The Power of Reward Sites
With reward sites, startups with good ideas raise money in exchange for rewards.
Sesame, which opens doors remotely from smartphones, raised over $1.4 million on Kickstarter.com. The reward here was a chance to order the device.
Then there is Lammily, Barbie’s realistically proportioned cousin, whose designer raised almost $500,000 through Tilt.com. The reward for funding Lammily was the chance to pre-order the doll, and sticker packs with stretch marks, cellulite, freckles, and boo-boos.
The reward sites show that companies can raise large amounts of money through small contributions from a large number of people. Research suggests that Kickstarter.com reduces company funding gender bias by an order of magnitude and reduces geographic bias as well. Reward sites cater to consumers who love new products and want to support new ideas.
You may get first dibs on a cool new doll, but sending money to a reward site isn’t investing.
The Risks of Private Equity
Traditionally, to get private equity funding, you have to sell to accredited investors — the richest 1% of the population, roughly speaking.
Accredited investor regulations were set up in in the wake of the 1929 crash, when a lot of people got ripped off because they invested in dubious enterprises. The idea was that people with a high level of wealth are sophisticated enough to understand investment risk. Unfortunately, this leaves the Davids of the world — investors who are sophisticated but wealthy — shut out of these types of investments.
Private equity placements are not always a great deal. When I’ve looked into them for clients, I’ve concluded they are expensive, risky, and difficult to get out of, even if you die. The middlemen who offer these and the advisers who sell these seem to be the ones most likely to make money. The best deals I’ve looked at weren’t hawked by sales people or investment advisers, but came through clients’ friends and family.
The rise of Internet portals set up to connect small companies with accredited investors has the potential to cut down on intermediary costs. Still, the sector remains small.
In 2012, President Obama signed the JOBS act, which directed the Securities and Exchange Commission to devise rules opening up small business investing to non-accredited investors.
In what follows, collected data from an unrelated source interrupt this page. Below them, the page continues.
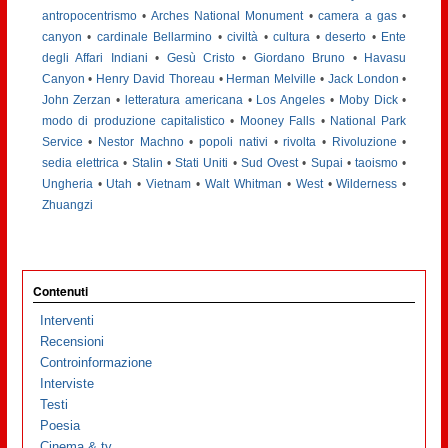
antropocentrismo
•
Arches National Monument
•
camera a gas
•
canyon
•
cardinale Bellarmino
•
civiltà
•
cultura
•
deserto
•
Ente
degli Affari Indiani
•
Gesù Cristo
•
Giordano Bruno
•
Havasu
Canyon
•
Henry David Thoreau
•
Herman Melville
•
Jack London
•
John Zerzan
•
letteratura americana
•
Los Angeles
•
Moby Dick
•
modo di produzione capitalistico
•
Mooney Falls
•
National Park
Service
•
Nestor Machno
•
popoli nativi
•
rivolta
•
Rivoluzione
•
sedia elettrica
•
Stalin
•
Stati Uniti
•
Sud Ovest
•
Supai
•
taoismo
•
Ungheria
•
Utah
•
Vietnam
•
Walt Whitman
•
West
•
Wilderness
•
Zhuangzi
Contenuti
Interventi
Recensioni
Controinformazione
Interviste
Testi
Poesia
Cinema & tv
Some organizations didn’t wait for the SEC to issue the rules. Instead, they dusted off exemptions in the securities legislation that most of us have ignored for 80 years.
States Get Into the Act
Some states have picked up on crowdfunding to boost their economies. Terms vary, but generally investors are subject to investment limits and companies are subject to a cap on raising money. Each individual, for example, might be limited to investing $10,000; each company might be limited to raising $1 million. Both investor and company are generally required to reside in the state.
This is music to ears of people who want to invest locally. The first successful offering using this type of exemption was in Georgia in 2013, where Bohemian Guitars raised approximately $130,000 through SparkMarket.com.
Village Power is another example of raising money using an exemption. This intermediary helps organizations set up and fund solar power projects. Village Power coaches their community partners to use an exemption in the SEC rules, which allows for up to 35 local, non-accredited investors.
New Rules Open Doors
New rules issued March 25 by the SEC removed a lot of the barriers for companies raising money and for non-accredited investors.
Companies will be able to raise up to $50 million. Non-accredited investors are welcome to invest, sometimes with limits — 10% of their net worth, say, or 10% of their net income.
Although Kickstarter has said that it won’t sell securities, other fundraising portals, such as Indiegogo, are looking into it.
And if all goes well, Paul, David, and I can start looking for the new opportunities in June of 2015.